What is required >> Search the records for the string "Pätzold", then copy each line that has it.

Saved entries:
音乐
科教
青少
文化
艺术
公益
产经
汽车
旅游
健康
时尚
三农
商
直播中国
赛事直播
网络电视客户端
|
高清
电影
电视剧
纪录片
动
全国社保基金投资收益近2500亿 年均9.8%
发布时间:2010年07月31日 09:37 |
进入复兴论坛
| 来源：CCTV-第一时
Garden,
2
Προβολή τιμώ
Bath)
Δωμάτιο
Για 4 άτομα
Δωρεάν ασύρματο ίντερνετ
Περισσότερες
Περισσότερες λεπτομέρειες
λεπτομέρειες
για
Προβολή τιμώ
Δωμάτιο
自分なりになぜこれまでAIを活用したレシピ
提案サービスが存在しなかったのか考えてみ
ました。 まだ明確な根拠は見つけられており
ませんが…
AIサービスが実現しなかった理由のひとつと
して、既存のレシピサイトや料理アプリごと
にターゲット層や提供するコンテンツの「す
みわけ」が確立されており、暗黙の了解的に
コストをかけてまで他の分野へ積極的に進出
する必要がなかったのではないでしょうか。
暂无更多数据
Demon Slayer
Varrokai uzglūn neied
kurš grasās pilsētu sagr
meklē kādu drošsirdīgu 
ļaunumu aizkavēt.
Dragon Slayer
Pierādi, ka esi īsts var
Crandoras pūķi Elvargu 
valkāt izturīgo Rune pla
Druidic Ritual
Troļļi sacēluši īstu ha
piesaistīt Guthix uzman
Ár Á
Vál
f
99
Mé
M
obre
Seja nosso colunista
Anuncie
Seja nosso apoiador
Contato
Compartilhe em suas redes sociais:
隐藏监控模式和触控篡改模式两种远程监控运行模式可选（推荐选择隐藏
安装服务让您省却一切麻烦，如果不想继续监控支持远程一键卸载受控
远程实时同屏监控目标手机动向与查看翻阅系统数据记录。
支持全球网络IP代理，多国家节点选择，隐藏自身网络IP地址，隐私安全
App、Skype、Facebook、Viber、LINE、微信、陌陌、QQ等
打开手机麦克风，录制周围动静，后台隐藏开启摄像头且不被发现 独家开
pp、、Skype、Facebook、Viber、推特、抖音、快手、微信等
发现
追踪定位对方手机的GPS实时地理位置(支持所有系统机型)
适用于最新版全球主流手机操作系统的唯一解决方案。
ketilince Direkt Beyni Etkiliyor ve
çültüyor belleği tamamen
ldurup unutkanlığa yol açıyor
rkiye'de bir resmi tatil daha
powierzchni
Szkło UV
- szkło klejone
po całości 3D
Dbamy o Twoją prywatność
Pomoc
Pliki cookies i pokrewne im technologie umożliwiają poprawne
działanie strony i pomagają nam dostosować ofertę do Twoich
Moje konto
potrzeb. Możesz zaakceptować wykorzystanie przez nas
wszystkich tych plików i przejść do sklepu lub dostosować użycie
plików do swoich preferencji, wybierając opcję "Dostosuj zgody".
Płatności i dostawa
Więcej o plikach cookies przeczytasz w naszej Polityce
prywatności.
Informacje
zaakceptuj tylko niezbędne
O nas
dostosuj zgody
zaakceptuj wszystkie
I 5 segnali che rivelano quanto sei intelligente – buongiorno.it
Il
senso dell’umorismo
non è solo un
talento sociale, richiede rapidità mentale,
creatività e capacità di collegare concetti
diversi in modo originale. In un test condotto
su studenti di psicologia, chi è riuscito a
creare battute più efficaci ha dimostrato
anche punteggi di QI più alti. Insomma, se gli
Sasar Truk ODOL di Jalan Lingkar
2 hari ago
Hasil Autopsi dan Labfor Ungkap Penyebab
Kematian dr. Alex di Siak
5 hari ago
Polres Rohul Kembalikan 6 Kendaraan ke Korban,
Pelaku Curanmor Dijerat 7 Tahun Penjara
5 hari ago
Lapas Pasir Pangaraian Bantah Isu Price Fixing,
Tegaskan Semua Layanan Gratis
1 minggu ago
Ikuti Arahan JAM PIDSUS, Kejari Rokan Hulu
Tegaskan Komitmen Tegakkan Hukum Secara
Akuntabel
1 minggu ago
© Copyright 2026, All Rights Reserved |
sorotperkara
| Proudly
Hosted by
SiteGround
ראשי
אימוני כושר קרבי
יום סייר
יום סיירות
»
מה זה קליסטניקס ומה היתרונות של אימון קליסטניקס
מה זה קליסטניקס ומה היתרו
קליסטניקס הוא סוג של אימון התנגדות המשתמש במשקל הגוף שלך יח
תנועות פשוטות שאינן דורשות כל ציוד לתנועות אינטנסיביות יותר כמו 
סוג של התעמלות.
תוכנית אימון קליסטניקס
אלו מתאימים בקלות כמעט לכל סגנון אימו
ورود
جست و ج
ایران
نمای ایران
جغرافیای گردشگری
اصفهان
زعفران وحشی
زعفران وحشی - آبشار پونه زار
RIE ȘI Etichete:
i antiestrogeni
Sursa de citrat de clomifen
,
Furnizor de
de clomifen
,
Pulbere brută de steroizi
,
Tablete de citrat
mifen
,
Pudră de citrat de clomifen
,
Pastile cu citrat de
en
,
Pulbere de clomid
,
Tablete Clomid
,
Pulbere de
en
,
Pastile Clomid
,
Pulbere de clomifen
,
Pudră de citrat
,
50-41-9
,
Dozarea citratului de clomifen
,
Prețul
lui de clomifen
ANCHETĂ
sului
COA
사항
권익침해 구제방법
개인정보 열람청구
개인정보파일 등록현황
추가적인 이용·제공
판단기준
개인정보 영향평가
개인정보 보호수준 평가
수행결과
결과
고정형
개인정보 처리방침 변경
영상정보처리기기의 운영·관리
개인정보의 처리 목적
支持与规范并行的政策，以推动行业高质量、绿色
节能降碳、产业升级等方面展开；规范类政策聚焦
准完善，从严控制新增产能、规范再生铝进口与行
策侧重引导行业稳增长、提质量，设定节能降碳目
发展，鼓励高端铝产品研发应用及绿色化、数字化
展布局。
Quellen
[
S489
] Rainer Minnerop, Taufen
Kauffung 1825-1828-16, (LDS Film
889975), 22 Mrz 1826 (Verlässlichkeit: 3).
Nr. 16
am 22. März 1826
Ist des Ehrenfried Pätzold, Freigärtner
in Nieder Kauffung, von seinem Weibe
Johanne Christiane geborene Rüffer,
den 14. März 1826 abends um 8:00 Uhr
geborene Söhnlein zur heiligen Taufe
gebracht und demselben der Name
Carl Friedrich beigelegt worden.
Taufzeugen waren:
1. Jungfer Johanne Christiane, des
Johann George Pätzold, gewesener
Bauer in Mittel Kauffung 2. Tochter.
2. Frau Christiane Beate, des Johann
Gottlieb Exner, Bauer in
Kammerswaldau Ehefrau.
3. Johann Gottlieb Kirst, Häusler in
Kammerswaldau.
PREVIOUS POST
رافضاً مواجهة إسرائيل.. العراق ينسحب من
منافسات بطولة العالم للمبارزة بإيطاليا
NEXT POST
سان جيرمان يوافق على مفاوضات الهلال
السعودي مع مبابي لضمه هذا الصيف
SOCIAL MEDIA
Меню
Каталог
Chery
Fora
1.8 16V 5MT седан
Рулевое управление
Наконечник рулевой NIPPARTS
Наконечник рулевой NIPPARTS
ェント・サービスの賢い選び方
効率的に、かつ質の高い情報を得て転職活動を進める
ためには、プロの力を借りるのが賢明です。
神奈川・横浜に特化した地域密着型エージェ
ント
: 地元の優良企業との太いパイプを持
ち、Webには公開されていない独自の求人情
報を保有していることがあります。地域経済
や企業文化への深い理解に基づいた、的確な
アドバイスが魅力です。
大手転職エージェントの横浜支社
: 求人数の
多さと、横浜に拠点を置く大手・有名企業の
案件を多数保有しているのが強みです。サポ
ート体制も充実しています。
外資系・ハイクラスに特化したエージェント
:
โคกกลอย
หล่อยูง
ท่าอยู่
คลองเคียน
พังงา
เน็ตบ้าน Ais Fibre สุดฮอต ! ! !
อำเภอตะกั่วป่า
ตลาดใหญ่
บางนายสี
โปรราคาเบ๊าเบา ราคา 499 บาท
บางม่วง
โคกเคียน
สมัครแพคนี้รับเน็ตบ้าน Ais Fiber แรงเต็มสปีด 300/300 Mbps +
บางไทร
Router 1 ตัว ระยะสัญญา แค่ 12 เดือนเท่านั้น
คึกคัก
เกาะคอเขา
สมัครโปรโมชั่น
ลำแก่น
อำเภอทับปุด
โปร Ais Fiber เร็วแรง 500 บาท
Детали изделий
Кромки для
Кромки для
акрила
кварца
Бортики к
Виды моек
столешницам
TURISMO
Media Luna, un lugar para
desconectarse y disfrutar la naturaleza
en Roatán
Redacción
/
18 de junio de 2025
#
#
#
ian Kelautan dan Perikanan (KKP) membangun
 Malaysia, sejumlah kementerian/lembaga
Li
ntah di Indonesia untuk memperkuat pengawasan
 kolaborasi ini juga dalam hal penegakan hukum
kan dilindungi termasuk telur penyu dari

Output for this task >>
Ist des Ehrenfried Pätzold, Freigärtner
Johann George Pätzold, gewesener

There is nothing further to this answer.